▶ _Dataset records_:
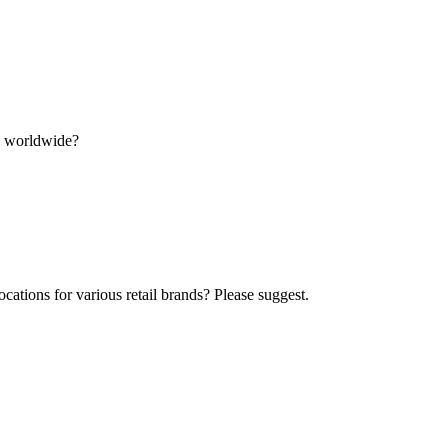
ns worldwide?
ocations for various retail brands? Please suggest.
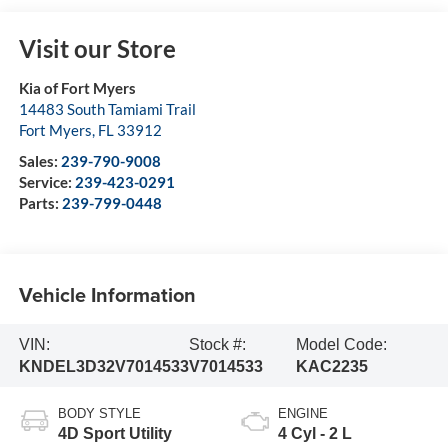
Visit our Store
Kia of Fort Myers
14483 South Tamiami Trail
Fort Myers
,
FL
33912
Sales:
239-790-9008
Service:
239-423-0291
Parts:
239-799-0448
Vehicle Information
VIN:
Stock #:
Model Code:
KNDEL3D32V7014533
V7014533
KAC2235
BODY STYLE
ENGINE
4D Sport Utility
4 Cyl - 2 L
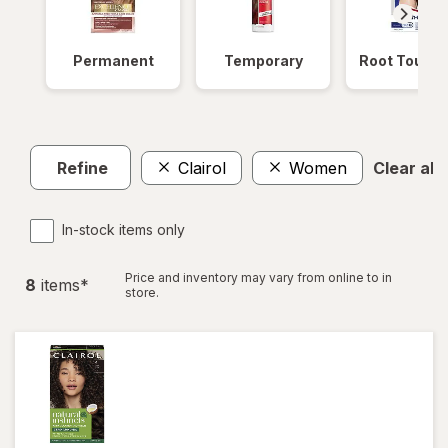
Permanent
Temporary
Root Touch
Refine
Clairol
Women
Clear all
In-stock items only
Price and inventory may vary from online to in
8
item
s
*
store.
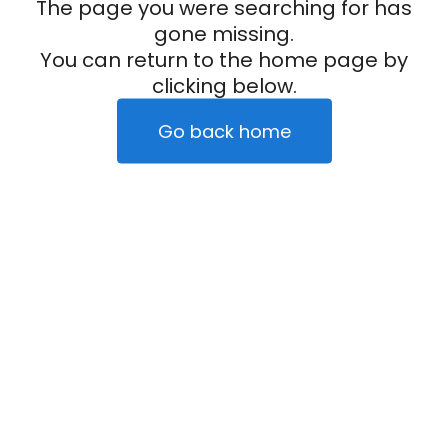
The page you were searching for has
gone missing.
You can return to the home page by
clicking below.
Go back home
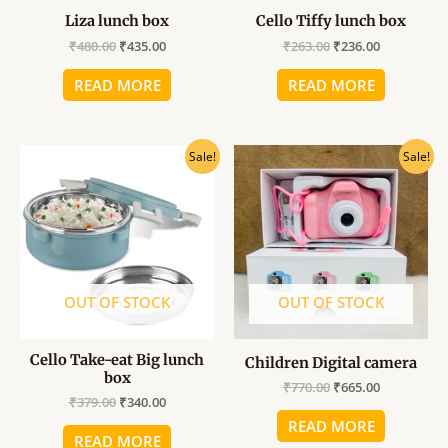
Liza lunch box
Cello Tiffy lunch box
₹
480.00
₹
435.00
₹
263.00
₹
236.00
READ MORE
READ MORE
Original
Current
Original
Current
Sale!
Sale!
price
price
price
price
was:
is:
was:
is:
₹379.00.
₹340.00.
₹770.00.
₹665.00.
OUT OF STOCK
OUT OF STOCK
Cello Take-eat Big lunch
Children Digital camera
box
₹
770.00
₹
665.00
₹
379.00
₹
340.00
READ MORE
READ MORE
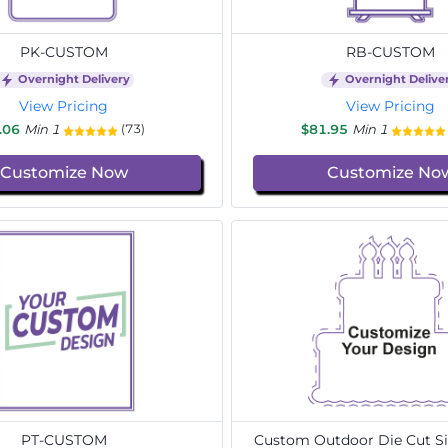
PK-CUSTOM
RB-CUSTOM
Overnight Delivery
Overnight Delive
View Pricing
View Pricing
.06
Min 1
$81.95
Min 1
(73)
Customize Now
Customize No
PT-CUSTOM
Custom Outdoor Die Cut Si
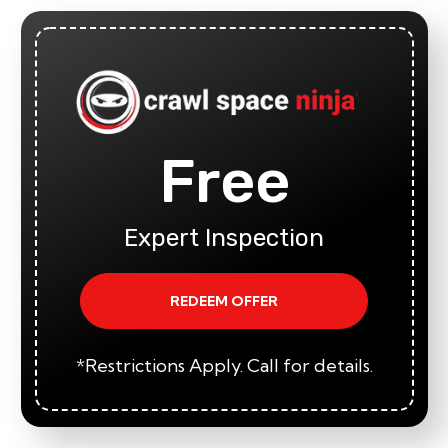
Free
Expert Inspection
REDEEM OFFER
*Restrictions Apply. Call for details.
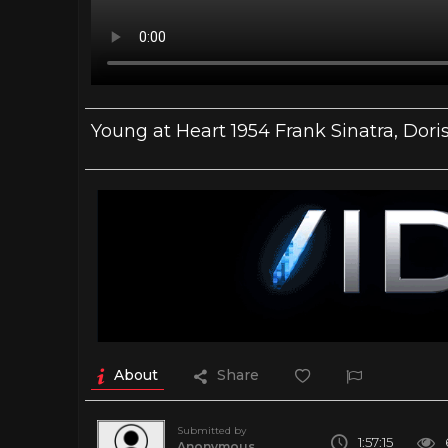
Young at Heart 1954 Frank Sinatra, Dori
About
Share
Submitted by
1:57:15
Anonymous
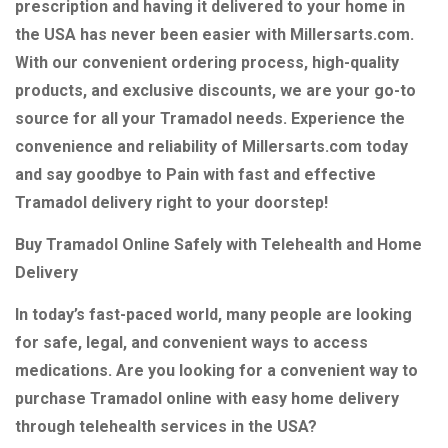
prescription and having it delivered to your home in
the USA has never been easier with Millersarts.com.
With our convenient ordering process, high-quality
products, and exclusive discounts, we are your go-to
source for all your Tramadol needs. Experience the
convenience and reliability of Millersarts.com today
and say goodbye to Pain with fast and effective
Tramadol delivery right to your doorstep!
Buy Tramadol Online Safely with Telehealth and Home
Delivery
In today’s fast-paced world, many people are looking
for safe, legal, and convenient ways to access
medications. Are you looking for a convenient way to
purchase Tramadol online with easy home delivery
through telehealth services in the USA?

▶ _What you should do_: If a line above holds the string "Cello", copy it out.

▶ _Answer box_:
Cello Tiffy lunch box
Cello Take-eat Big lunch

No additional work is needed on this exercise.